Kadeem Edwards

No. 71, 78
- Position: Guard

Personal information
- Born: January 24, 1991 (age 35) Sanford, Florida, U.S.
- Listed height: 6 ft 4 in (1.93 m)
- Listed weight: 313 lb (142 kg)

Career information
- High school: Seminole (Sanford)
- College: Tennessee State
- NFL draft: 2014: 5th round, 143rd overall pick

Career history
- Tampa Bay Buccaneers (2014); Jacksonville Jaguars (2015–2016)*; Dallas Cowboys (2016–2018);
- * Offseason or practice squad member only

Awards and highlights
- Second-team FCS All-American (2013); 2× All-OVC (2012, 2013); Second-team All-OVC (2011);
- Stats at Pro Football Reference

= Kadeem Edwards =

American football player (born 1991)

Kadeem Edwards (born January 24, 1991) is an American former professional football offensive guard in the National Football League (NFL) for the Tampa Bay Buccaneers, Jacksonville Jaguars, and Dallas Cowboys.

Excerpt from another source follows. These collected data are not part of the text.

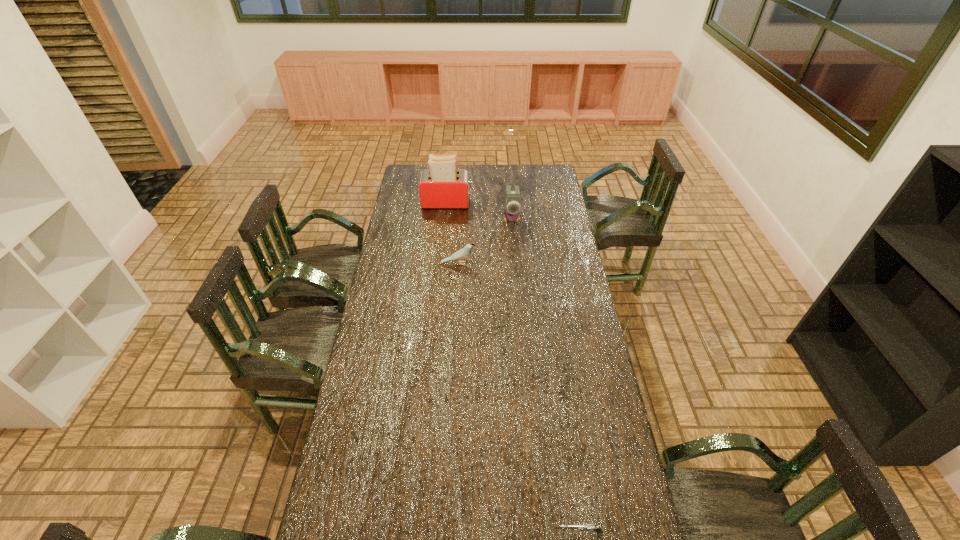 Locate an element on the screen. The width and height of the screenshot is (960, 540). the tallest object is located at coordinates (442, 186).

Find the location of a particular element. the second tallest object is located at coordinates (511, 213).

The width and height of the screenshot is (960, 540). Find the location of `the taller bird`. the taller bird is located at coordinates (511, 213).

This screenshot has width=960, height=540. What are the coordinates of `the nearer bird` in the screenshot? It's located at (464, 252).

You are a GUI agent. You are given a task and a screenshot of the screen. Output one action in this format:
    pyautogui.click(x=<x>, y=<y>)
    Task: Click on the second nearest object
    This screenshot has width=960, height=540.
    Given the screenshot: What is the action you would take?
    pyautogui.click(x=464, y=252)

Where is `pistol`? The image size is (960, 540). pistol is located at coordinates (590, 527).

Locate an element on the screen. Image resolution: width=960 pixels, height=540 pixels. the shortest object is located at coordinates (590, 527).

Image resolution: width=960 pixels, height=540 pixels. What are the coordinates of `blank space located 0.290m on the front-facing side of the tallest object` in the screenshot? It's located at (525, 203).

The image size is (960, 540). I want to click on free region located at the beak of the right bird, so click(515, 256).

Locate an element on the screen. vacant space located at the face of the second nearest object is located at coordinates (518, 264). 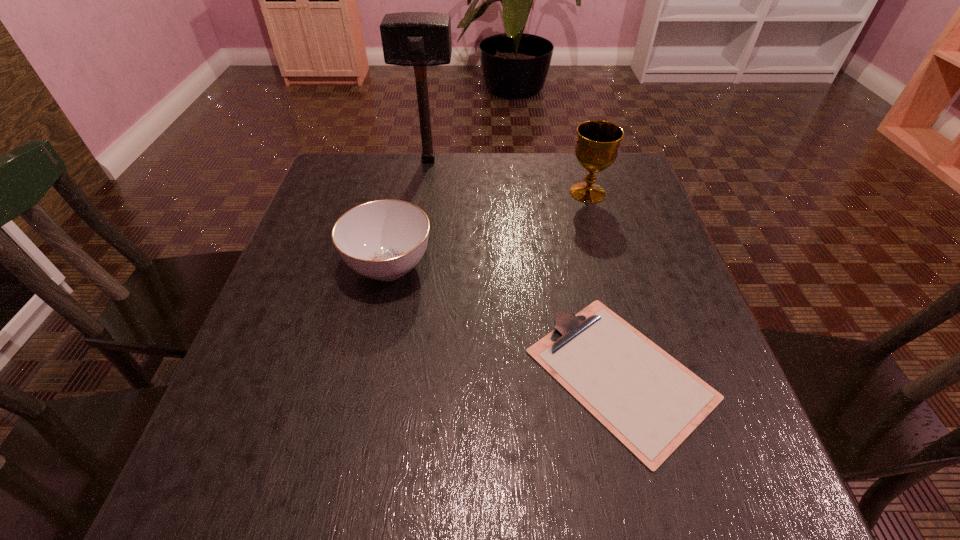 The width and height of the screenshot is (960, 540). Identify the location of blank region between the tallest object and the chalice. (508, 177).

Identify the location of vacant space in between the third farthest object and the clipboard. (505, 320).

In order to click on object that is the closest one to the third farthest object in this screenshot , I will do `click(650, 402)`.

Identify which object is the closest to the third farthest object. Please provide its 2D coordinates. Your answer should be formatted as a tuple, i.e. [(x, y)], where the tuple contains the x and y coordinates of a point satisfying the conditions above.

[(650, 402)]

Find the location of a particular element. This screenshot has height=540, width=960. free space that satisfies the following two spatial constraints: 1. on the back side of the clipboard; 2. on the right side of the third shortest object is located at coordinates (575, 193).

Locate an element on the screen. This screenshot has height=540, width=960. free point that satisfies the following two spatial constraints: 1. on the front side of the third shortest object; 2. on the left side of the mallet is located at coordinates (423, 193).

Find the location of a particular element. The image size is (960, 540). vacant space that satisfies the following two spatial constraints: 1. on the back side of the third farthest object; 2. on the right side of the farthest object is located at coordinates (411, 160).

Identify the location of free space that satisfies the following two spatial constraints: 1. on the front side of the third farthest object; 2. on the right side of the nearest object. (367, 374). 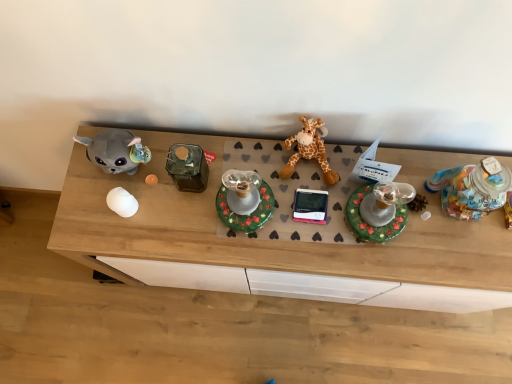 At what (x,y) coordinates should I click in order to perform the action: click on vacant space situated on the left part of shiny green plastic candle holder at center, which is the 3th toy from left to right. Please return your answer as a coordinate pair (x, y). The height and width of the screenshot is (384, 512). Looking at the image, I should click on (319, 230).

He was selected by the Buccaneers in the fifth round of the 2014 NFL draft. He played college football at Tennessee State University.

==Early life==
Edwards attended Seminole High School. As a senior in 2009, he helped the team win the State Championship title, coming back from a 21-point deficit. He received third-team 6A All-State honors.

==College career==
Edwards accepted a college football scholarship from Tennessee State University. As a redshirt freshman, he started 9 out of 10 games, while sharing duties at left guard. As a sophomore, he started the first 10 games of the season.

As a junior, he started all 11 games. As a senior, he was the team's top lineman, starting 13 games at left guard, while helping the school achieve a 10–4 overall record and second place in the Ohio Valley Conference. He finished his college career with 41 starts out of 45 games.

==Professional career==

===Tampa Bay Buccaneers===
Edwards was selected by the Tampa Bay Buccaneers in the fifth round (143rd overall pick) of the 2014 NFL draft. He signed his four-year rookie deal on May 16. He was declared inactive for the first 9 games. On November 11, he was placed on the injured reserve list with a foot injury.

He was waived on September 6, 2015. On September 7, he was placed on the injured reserve list with a foot injury. On September 14, he was released from injured reserve.

===Jacksonville Jaguars===
On November 9, 2015, Edwards was signed to the practice squad of the Jacksonville Jaguars. On September 3, 2016, he was released by the Jaguars.

===Dallas Cowboys===
On November 8, 2016, Edwards was signed to the Dallas Cowboys practice squad. He signed a reserve/future contract with the Cowboys on January 16, 2017.

On September 2, 2017, Edwards was waived by the Cowboys and was signed to the practice squad the next day. On December 29, 2017, he was promoted to the active roster after left tackle Tyron Smith was placed on the injured reserve list.

On September 11, 2018, Edwards was released, after the Cowboys claimed center Adam Redmond off waivers.